An exact reproduction of the listing, minus the pictures, is the required output.
[[ DATA SUPPLIED, beginning ]]
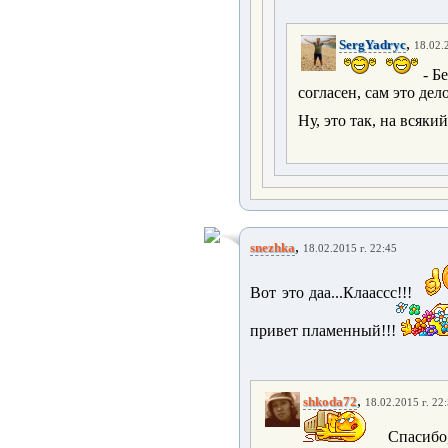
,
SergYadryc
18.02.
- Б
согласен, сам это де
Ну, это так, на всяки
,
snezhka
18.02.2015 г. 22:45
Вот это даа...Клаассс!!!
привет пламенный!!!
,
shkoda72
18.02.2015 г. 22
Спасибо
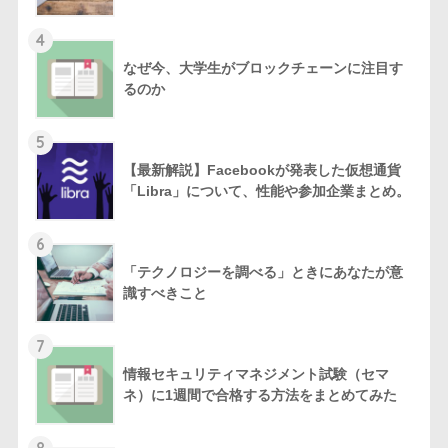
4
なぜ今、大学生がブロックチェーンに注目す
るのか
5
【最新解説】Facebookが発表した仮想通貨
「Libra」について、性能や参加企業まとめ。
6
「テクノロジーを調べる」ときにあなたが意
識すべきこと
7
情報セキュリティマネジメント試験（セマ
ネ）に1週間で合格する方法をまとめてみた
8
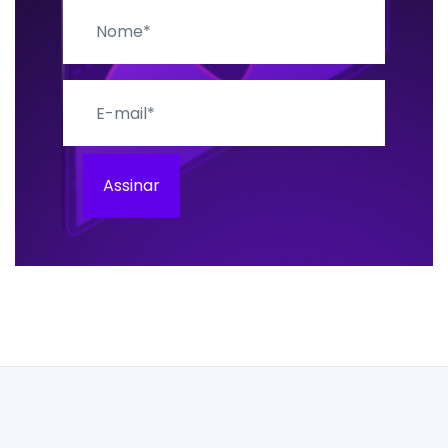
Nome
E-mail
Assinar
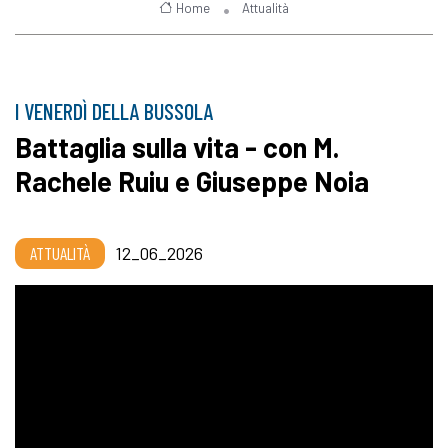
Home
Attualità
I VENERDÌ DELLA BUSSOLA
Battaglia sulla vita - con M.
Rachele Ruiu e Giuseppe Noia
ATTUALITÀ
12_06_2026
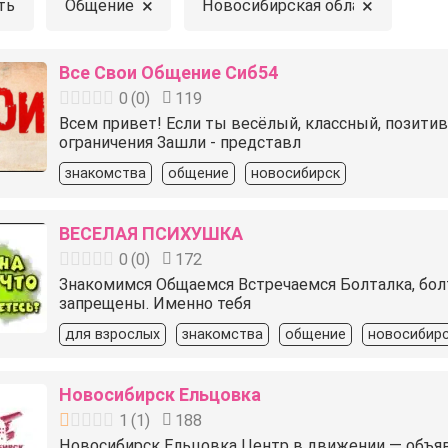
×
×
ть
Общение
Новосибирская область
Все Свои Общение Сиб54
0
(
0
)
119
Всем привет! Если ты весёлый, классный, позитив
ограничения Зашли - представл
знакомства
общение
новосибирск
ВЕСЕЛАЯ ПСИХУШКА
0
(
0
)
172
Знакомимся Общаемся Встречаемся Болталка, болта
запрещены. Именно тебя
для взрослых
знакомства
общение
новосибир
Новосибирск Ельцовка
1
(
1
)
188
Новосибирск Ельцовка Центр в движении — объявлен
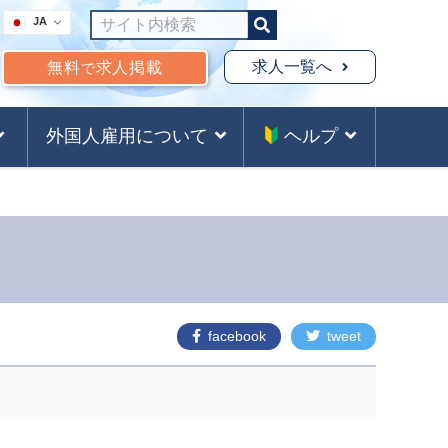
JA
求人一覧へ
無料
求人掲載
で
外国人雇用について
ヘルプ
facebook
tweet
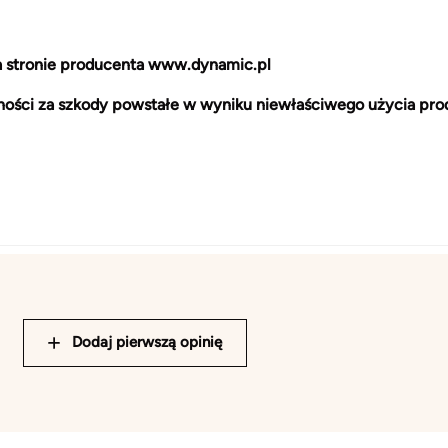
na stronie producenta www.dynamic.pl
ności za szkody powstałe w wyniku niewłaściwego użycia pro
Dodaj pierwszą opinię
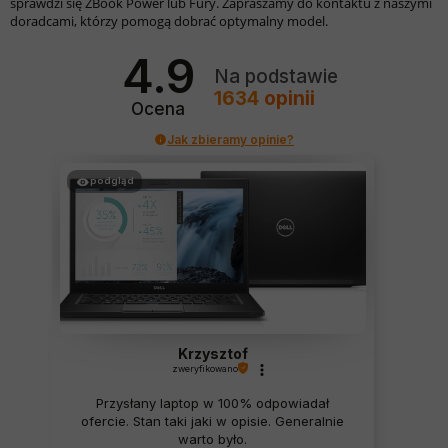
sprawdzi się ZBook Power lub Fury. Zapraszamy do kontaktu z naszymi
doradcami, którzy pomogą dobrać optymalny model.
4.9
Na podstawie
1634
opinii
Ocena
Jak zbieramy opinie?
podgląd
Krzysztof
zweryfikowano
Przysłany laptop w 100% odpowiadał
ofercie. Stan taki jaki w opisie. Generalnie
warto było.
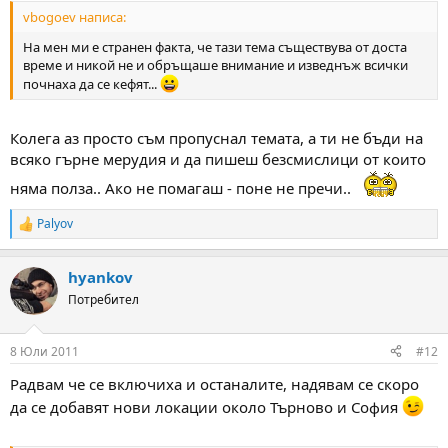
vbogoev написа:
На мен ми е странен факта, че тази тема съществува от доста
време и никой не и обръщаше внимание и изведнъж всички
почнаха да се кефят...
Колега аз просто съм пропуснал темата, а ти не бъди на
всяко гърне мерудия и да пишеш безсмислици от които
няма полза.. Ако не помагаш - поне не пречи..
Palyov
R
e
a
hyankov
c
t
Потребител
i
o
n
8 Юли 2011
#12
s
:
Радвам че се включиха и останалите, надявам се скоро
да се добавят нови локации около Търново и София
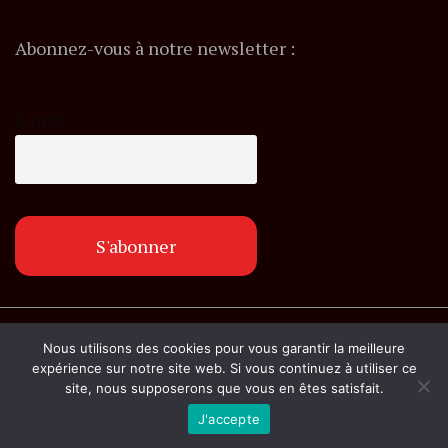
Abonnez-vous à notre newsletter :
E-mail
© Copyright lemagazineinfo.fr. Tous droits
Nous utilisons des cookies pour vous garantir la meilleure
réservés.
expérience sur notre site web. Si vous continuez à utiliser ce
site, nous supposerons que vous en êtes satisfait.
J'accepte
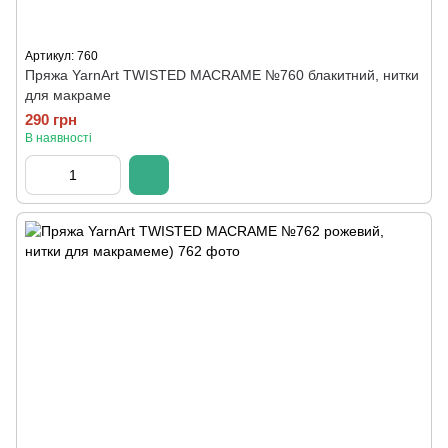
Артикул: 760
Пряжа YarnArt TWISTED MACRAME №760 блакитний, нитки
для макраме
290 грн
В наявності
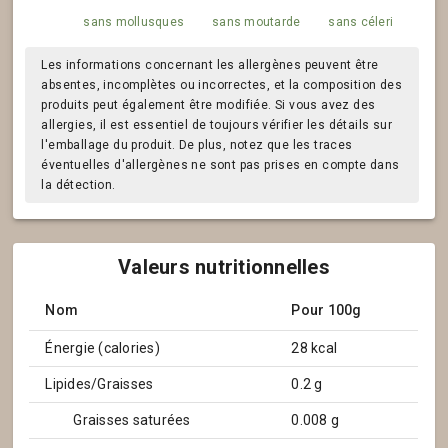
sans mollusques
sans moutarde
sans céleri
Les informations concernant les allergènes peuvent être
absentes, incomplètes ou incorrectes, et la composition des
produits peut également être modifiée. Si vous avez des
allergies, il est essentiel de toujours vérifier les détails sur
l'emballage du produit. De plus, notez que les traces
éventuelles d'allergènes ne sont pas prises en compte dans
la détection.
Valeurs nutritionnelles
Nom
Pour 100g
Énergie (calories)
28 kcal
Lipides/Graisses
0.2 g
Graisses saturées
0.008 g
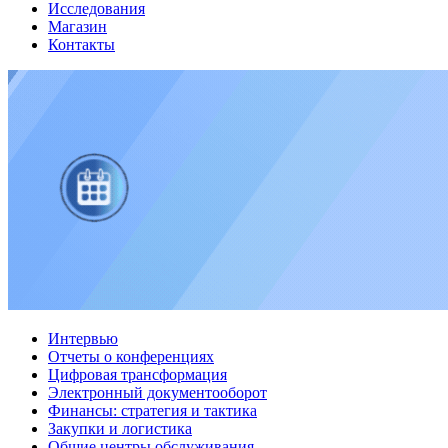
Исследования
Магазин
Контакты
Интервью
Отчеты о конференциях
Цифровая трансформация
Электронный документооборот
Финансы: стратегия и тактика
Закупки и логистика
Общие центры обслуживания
[[ DATA SUPPLIED, end ]]
» **RESPONSE FOR THIS EXERCISE**
,
SergYadryc
18.02.
- Б
согласен, сам это де
Ну, это так, на всяки
,
snezhka
18.02.2015 г. 22:45
Вот это даа...Клаассс!!!
привет пламенный!!!
,
shkoda72
18.02.2015 г. 22
Спасибо
4
なぜ今、大学生がブロックチェーンに注目す
るのか
5
【最新解説】Facebookが発表した仮想通貨
「Libra」について、性能や参加企業まとめ。
6
「テクノロジーを調べる」ときにあなたが意
識すべきこと
7
情報セキュリティマネジメント試験（セマ
ネ）に1週間で合格する方法をまとめてみた
8
Nome
E-mail
Assinar
Home
Attualità
I VENERDÌ DELLA BUSSOLA
Battaglia sulla vita - con M.
Rachele Ruiu e Giuseppe Noia
ATTUALITÀ
12_06_2026
×
×
ть
Общение
Новосибирская область
Все Свои Общение Сиб54
0
(
0
)
119
Всем привет! Если ты весёлый, классный, позитив
ограничения Зашли - представл
знакомства
общение
новосибирск
ВЕСЕЛАЯ ПСИХУШКА
0
(
0
)
172
Знакомимся Общаемся Встречаемся Болталка, болта
запрещены. Именно тебя
для взрослых
знакомства
общение
новосибир
Новосибирск Ельцовка
1
(
1
)
188
Новосибирск Ельцовка Центр в движении — объявлен
JA
求人一覧へ
無料
求人掲載
で
外国人雇用について
ヘルプ
facebook
tweet
na stronie producenta www.dynamic.pl
ności za szkody powstałe w wyniku niewłaściwego użycia pro
Dodaj pierwszą opinię
sprawdzi się ZBook Power lub Fury. Zapraszamy do kontaktu z naszymi
doradcami, którzy pomogą dobrać optymalny model.
4.9
Na podstawie
1634
opinii
Ocena
Jak zbieramy opinie?
podgląd
Krzysztof
zweryfikowano
Przysłany laptop w 100% odpowiadał
ofercie. Stan taki jaki w opisie. Generalnie
warto było.
vbogoev написа:
На мен ми е странен факта, че тази тема съществува от доста
време и никой не и обръщаше внимание и изведнъж всички
почнаха да се кефят...
Колега аз просто съм пропуснал темата, а ти не бъди на
всяко гърне мерудия и да пишеш безсмислици от които
няма полза.. Ако не помагаш - поне не пречи..
Palyov
R
e
a
hyankov
c
t
Потребител
i
o
n
8 Юли 2011
#12
s
:
Радвам че се включиха и останалите, надявам се скоро
да се добавят нови локации около Търново и София
Abonnez-vous à notre newsletter :
E-mail
© Copyright lemagazineinfo.fr. Tous droits
Nous utilisons des cookies pour vous garantir la meilleure
réservés.
expérience sur notre site web. Si vous continuez à utiliser ce
site, nous supposerons que vous en êtes satisfait.
J'accepte
Артикул: 760
Пряжа YarnArt TWISTED MACRAME №760 блакитний, нитки
для макраме
290 грн
В наявності
sans mollusques
sans moutarde
sans céleri
Les informations concernant les allergènes peuvent être
absentes, incomplètes ou incorrectes, et la composition des
produits peut également être modifiée. Si vous avez des
allergies, il est essentiel de toujours vérifier les détails sur
l'emballage du produit. De plus, notez que les traces
éventuelles d'allergènes ne sont pas prises en compte dans
la détection.
Valeurs nutritionnelles
Nom
Pour 100g
Énergie (calories)
28 kcal
Lipides/Graisses
0.2 g
Graisses saturées
0.008 g
Исследования
Магазин
Контакты
Интервью
Отчеты о конференциях
Цифровая трансформация
Электронный документооборот
Финансы: стратегия и тактика
Закупки и логистика
Общие центры обслуживания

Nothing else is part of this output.